◆ **Exercise prompt**
Every record should be copied exactly, and the images omitted.

◆ **The input**
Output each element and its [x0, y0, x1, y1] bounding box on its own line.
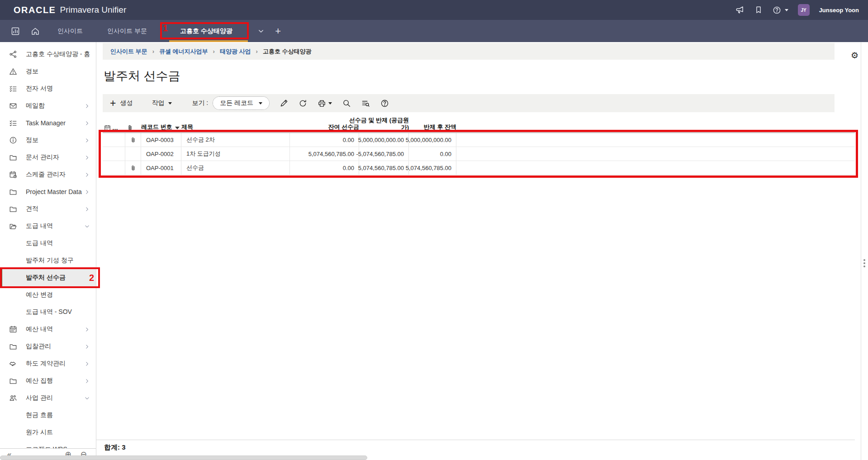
advance-cell: -5,074,560,785.00 — [359, 147, 409, 161]
breadcrumb-separator: › — [213, 48, 215, 55]
horizontal-scrollbar[interactable] — [0, 455, 367, 460]
announcements-icon[interactable] — [735, 5, 745, 14]
sidebar-item[interactable]: 도급 내역 - SOV — [0, 304, 96, 321]
calendar-icon — [9, 325, 20, 333]
sidebar-item[interactable]: 하도 계약관리 — [0, 355, 96, 372]
sidebar-item[interactable]: 도급 내역 — [0, 235, 96, 252]
sidebar-item[interactable]: 경보 — [0, 63, 96, 80]
breadcrumb-separator: › — [152, 48, 154, 55]
breadcrumb-link[interactable]: 큐셀 에너지사업부 — [159, 47, 208, 56]
create-button[interactable]: + 생성 — [110, 98, 133, 109]
handshake-icon — [9, 360, 20, 368]
edit-icon[interactable] — [280, 99, 288, 108]
column-record-no[interactable]: 레코드 번호 — [141, 123, 181, 131]
user-name: Junseop Yoon — [819, 7, 859, 14]
avatar[interactable]: JY — [798, 4, 810, 16]
record-no-cell[interactable]: OAP-0001 — [141, 161, 181, 175]
chevron-right-icon — [84, 172, 90, 178]
view-select[interactable]: 모든 레코드 — [213, 96, 270, 110]
chevron-right-icon — [84, 361, 90, 367]
advance-cell: 5,000,000,000.00 — [359, 133, 409, 147]
sidebar-item[interactable]: 도급 내역 — [0, 218, 96, 235]
folder-icon — [9, 342, 20, 351]
sidebar-item[interactable]: 예산 변경 — [0, 286, 96, 304]
breadcrumb-link[interactable]: 인사이트 부문 — [110, 47, 147, 56]
column-title[interactable]: 제목 — [181, 123, 290, 131]
table-row[interactable]: OAP-00021차 도급기성5,074,560,785.00-5,074,56… — [103, 147, 855, 161]
chevron-down-icon — [84, 223, 90, 229]
tab-goheungho-project[interactable]: 고흥호 수상태양광 1 — [167, 20, 248, 42]
sidebar-item[interactable]: 예산 내역 — [0, 321, 96, 338]
main-content: 인사이트 부문 › 큐셀 에너지사업부 › 태양광 사업 › 고흥호 수상태양광… — [96, 42, 861, 460]
sidebar-item[interactable]: Project Master Data — [0, 183, 96, 200]
sidebar: 고흥호 수상태양광 - 홈경보전자 서명메일함Task Manager정보문서 … — [0, 42, 96, 460]
sidebar-item[interactable]: 입찰관리 — [0, 338, 96, 355]
sidebar-item[interactable]: 메일함 — [0, 97, 96, 114]
title-cell: 선수금 — [181, 161, 290, 175]
warning-icon — [9, 67, 20, 76]
sidebar-item[interactable]: 견적 — [0, 200, 96, 218]
product-name: Primavera Unifier — [60, 5, 126, 15]
folder-icon — [9, 205, 20, 213]
attachment-cell — [125, 133, 141, 147]
tab-insight-division[interactable]: 인사이트 부문 — [95, 20, 159, 42]
schedule-icon — [9, 171, 20, 179]
row-select-cell[interactable] — [103, 161, 125, 175]
breadcrumb-link[interactable]: 태양광 사업 — [220, 47, 251, 56]
help-icon — [773, 5, 782, 14]
records-table: … 레코드 번호 제목 잔여 선수금 선수금 및 반제 (공급원 가) — [103, 116, 855, 175]
bookmark-icon[interactable] — [754, 5, 763, 14]
sidebar-item[interactable]: 고흥호 수상태양광 - 홈 — [0, 46, 96, 63]
info-icon — [9, 136, 20, 144]
sidebar-item[interactable]: 정보 — [0, 132, 96, 149]
column-select-header[interactable]: … — [103, 124, 125, 131]
chevron-down-icon — [328, 102, 332, 104]
actions-menu-button[interactable]: 작업 — [152, 99, 172, 107]
chevron-right-icon — [84, 344, 90, 350]
chevron-down-icon — [785, 9, 788, 11]
remaining-cell: 0.00 — [290, 133, 359, 147]
sidebar-item[interactable]: Task Manager — [0, 114, 96, 132]
sidebar-item[interactable]: 발주처 선수금 — [0, 269, 96, 286]
sidebar-item[interactable]: 원가 시트 — [0, 424, 96, 441]
table-row[interactable]: OAP-0001선수금0.005,074,560,785.005,074,560… — [103, 161, 855, 175]
sidebar-item[interactable]: 예산 집행 — [0, 372, 96, 389]
find-icon[interactable] — [361, 99, 370, 108]
sidebar-item[interactable]: 전자 서명 — [0, 80, 96, 97]
print-icon[interactable] — [318, 99, 332, 108]
dashboard-icon[interactable] — [5, 27, 25, 36]
column-advance[interactable]: 선수금 및 반제 (공급원 가) — [359, 117, 409, 132]
row-select-cell[interactable] — [103, 147, 125, 161]
sidebar-item[interactable]: 프로젝트 WBS — [0, 441, 96, 448]
sidebar-item[interactable]: 스케줄 관리자 — [0, 166, 96, 183]
oracle-logo: ORACLE — [14, 5, 56, 15]
refresh-icon[interactable] — [299, 99, 307, 108]
record-no-cell[interactable]: OAP-0003 — [141, 133, 181, 147]
sidebar-item[interactable]: 발주처 기성 청구 — [0, 252, 96, 269]
balance-cell: 5,074,560,785.00 — [409, 161, 456, 175]
column-remaining[interactable]: 잔여 선수금 — [290, 123, 359, 131]
row-select-cell[interactable] — [103, 133, 125, 147]
balance-cell: 0.00 — [409, 147, 456, 161]
add-tab-button[interactable]: + — [270, 25, 286, 37]
remaining-cell: 5,074,560,785.00 — [290, 147, 359, 161]
column-attachment-header[interactable] — [125, 124, 141, 131]
sidebar-item[interactable]: 현금 흐름 — [0, 407, 96, 424]
column-balance[interactable]: 반제 후 잔액 — [409, 123, 456, 131]
sort-desc-icon — [175, 127, 180, 129]
record-no-cell[interactable]: OAP-0002 — [141, 147, 181, 161]
chevron-right-icon — [84, 327, 90, 332]
drag-handle-icon[interactable] — [863, 259, 865, 267]
help-menu[interactable] — [773, 5, 788, 14]
settings-gear-icon[interactable]: ⚙ — [851, 51, 859, 60]
table-row[interactable]: OAP-0003선수금 2차0.005,000,000,000.005,000,… — [103, 133, 855, 147]
tab-insight[interactable]: 인사이트 — [45, 20, 95, 42]
home-icon[interactable] — [25, 27, 45, 36]
search-icon[interactable] — [342, 99, 351, 108]
balance-cell: 5,000,000,000.00 — [409, 133, 456, 147]
sidebar-item[interactable]: 문서 관리자 — [0, 149, 96, 166]
chevron-down-icon — [168, 102, 172, 104]
sidebar-item[interactable]: 사업 관리 — [0, 389, 96, 407]
help-icon[interactable] — [380, 99, 389, 108]
tab-list-chevron-icon[interactable] — [254, 28, 268, 34]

◆ **Exercise output**
Output each element and its [x0, y0, x1, y1] bounding box on its own line.
advance-cell: -5,074,560,785.00 — [359, 147, 409, 161]
breadcrumb-separator: › — [213, 48, 215, 55]
horizontal-scrollbar[interactable] — [0, 455, 367, 460]
announcements-icon[interactable] — [735, 5, 745, 14]
sidebar-item[interactable]: 도급 내역 - SOV — [0, 304, 96, 321]
calendar-icon — [9, 325, 20, 333]
sidebar-item[interactable]: 하도 계약관리 — [0, 355, 96, 372]
sidebar-item[interactable]: 도급 내역 — [0, 235, 96, 252]
sidebar-item[interactable]: 경보 — [0, 63, 96, 80]
breadcrumb-separator: › — [152, 48, 154, 55]
breadcrumb-link[interactable]: 큐셀 에너지사업부 — [159, 47, 208, 56]
create-button[interactable]: + 생성 — [110, 98, 133, 109]
handshake-icon — [9, 360, 20, 368]
edit-icon[interactable] — [280, 99, 288, 108]
column-record-no[interactable]: 레코드 번호 — [141, 123, 181, 131]
user-name: Junseop Yoon — [819, 7, 859, 14]
avatar[interactable]: JY — [798, 4, 810, 16]
record-no-cell[interactable]: OAP-0001 — [141, 161, 181, 175]
chevron-right-icon — [84, 172, 90, 178]
view-select[interactable]: 모든 레코드 — [213, 96, 270, 110]
chevron-right-icon — [84, 361, 90, 367]
advance-cell: 5,000,000,000.00 — [359, 133, 409, 147]
sidebar-item[interactable]: 도급 내역 — [0, 218, 96, 235]
folder-icon — [9, 342, 20, 351]
sidebar-item[interactable]: 예산 변경 — [0, 286, 96, 304]
breadcrumb-link[interactable]: 인사이트 부문 — [110, 47, 147, 56]
column-title[interactable]: 제목 — [181, 123, 290, 131]
table-row[interactable]: OAP-00021차 도급기성5,074,560,785.00-5,074,56… — [103, 147, 855, 161]
chevron-down-icon — [84, 223, 90, 229]
tab-goheungho-project[interactable]: 고흥호 수상태양광 1 — [167, 20, 248, 42]
sidebar-item[interactable]: 예산 내역 — [0, 321, 96, 338]
main-content: 인사이트 부문 › 큐셀 에너지사업부 › 태양광 사업 › 고흥호 수상태양광… — [96, 42, 861, 460]
sidebar-item[interactable]: Project Master Data — [0, 183, 96, 200]
sidebar: 고흥호 수상태양광 - 홈경보전자 서명메일함Task Manager정보문서 … — [0, 42, 96, 460]
sidebar-item[interactable]: 입찰관리 — [0, 338, 96, 355]
sidebar-item[interactable]: 메일함 — [0, 97, 96, 114]
title-cell: 선수금 — [181, 161, 290, 175]
warning-icon — [9, 67, 20, 76]
sidebar-item[interactable]: 견적 — [0, 200, 96, 218]
product-name: Primavera Unifier — [60, 5, 126, 15]
folder-icon — [9, 205, 20, 213]
attachment-cell — [125, 133, 141, 147]
tab-insight-division[interactable]: 인사이트 부문 — [95, 20, 159, 42]
schedule-icon — [9, 171, 20, 179]
row-select-cell[interactable] — [103, 161, 125, 175]
breadcrumb-link[interactable]: 태양광 사업 — [220, 47, 251, 56]
help-icon — [773, 5, 782, 14]
records-table: … 레코드 번호 제목 잔여 선수금 선수금 및 반제 (공급원 가) — [103, 116, 855, 175]
bookmark-icon[interactable] — [754, 5, 763, 14]
sidebar-item[interactable]: 고흥호 수상태양광 - 홈 — [0, 46, 96, 63]
info-icon — [9, 136, 20, 144]
sidebar-item[interactable]: 정보 — [0, 132, 96, 149]
column-select-header[interactable]: … — [103, 124, 125, 131]
chevron-down-icon — [328, 102, 332, 104]
actions-menu-button[interactable]: 작업 — [152, 99, 172, 107]
chevron-right-icon — [84, 344, 90, 350]
chevron-down-icon — [785, 9, 788, 11]
remaining-cell: 0.00 — [290, 133, 359, 147]
sidebar-item[interactable]: Task Manager — [0, 114, 96, 132]
sidebar-item[interactable]: 발주처 선수금 — [0, 269, 96, 286]
sidebar-item[interactable]: 원가 시트 — [0, 424, 96, 441]
table-row[interactable]: OAP-0001선수금0.005,074,560,785.005,074,560… — [103, 161, 855, 175]
sidebar-item[interactable]: 예산 집행 — [0, 372, 96, 389]
find-icon[interactable] — [361, 99, 370, 108]
sidebar-item[interactable]: 전자 서명 — [0, 80, 96, 97]
print-icon[interactable] — [318, 99, 332, 108]
dashboard-icon[interactable] — [5, 27, 25, 36]
column-advance[interactable]: 선수금 및 반제 (공급원 가) — [359, 117, 409, 132]
row-select-cell[interactable] — [103, 147, 125, 161]
sidebar-item[interactable]: 프로젝트 WBS — [0, 441, 96, 448]
sidebar-item[interactable]: 스케줄 관리자 — [0, 166, 96, 183]
oracle-logo: ORACLE — [14, 5, 56, 15]
refresh-icon[interactable] — [299, 99, 307, 108]
record-no-cell[interactable]: OAP-0003 — [141, 133, 181, 147]
sidebar-item[interactable]: 발주처 기성 청구 — [0, 252, 96, 269]
balance-cell: 5,074,560,785.00 — [409, 161, 456, 175]
column-remaining[interactable]: 잔여 선수금 — [290, 123, 359, 131]
row-select-cell[interactable] — [103, 133, 125, 147]
balance-cell: 0.00 — [409, 147, 456, 161]
add-tab-button[interactable]: + — [270, 25, 286, 37]
remaining-cell: 5,074,560,785.00 — [290, 147, 359, 161]
column-attachment-header[interactable] — [125, 124, 141, 131]
sidebar-item[interactable]: 현금 흐름 — [0, 407, 96, 424]
column-balance[interactable]: 반제 후 잔액 — [409, 123, 456, 131]
sort-desc-icon — [175, 127, 180, 129]
record-no-cell[interactable]: OAP-0002 — [141, 147, 181, 161]
chevron-right-icon — [84, 327, 90, 332]
drag-handle-icon[interactable] — [863, 259, 865, 267]
help-menu[interactable] — [773, 5, 788, 14]
settings-gear-icon[interactable]: ⚙ — [851, 51, 859, 60]
table-row[interactable]: OAP-0003선수금 2차0.005,000,000,000.005,000,… — [103, 133, 855, 147]
tab-insight[interactable]: 인사이트 — [45, 20, 95, 42]
home-icon[interactable] — [25, 27, 45, 36]
search-icon[interactable] — [342, 99, 351, 108]
balance-cell: 5,000,000,000.00 — [409, 133, 456, 147]
sidebar-item[interactable]: 문서 관리자 — [0, 149, 96, 166]
chevron-down-icon — [168, 102, 172, 104]
sidebar-item[interactable]: 사업 관리 — [0, 389, 96, 407]
help-icon[interactable] — [380, 99, 389, 108]
tab-list-chevron-icon[interactable] — [254, 28, 268, 34]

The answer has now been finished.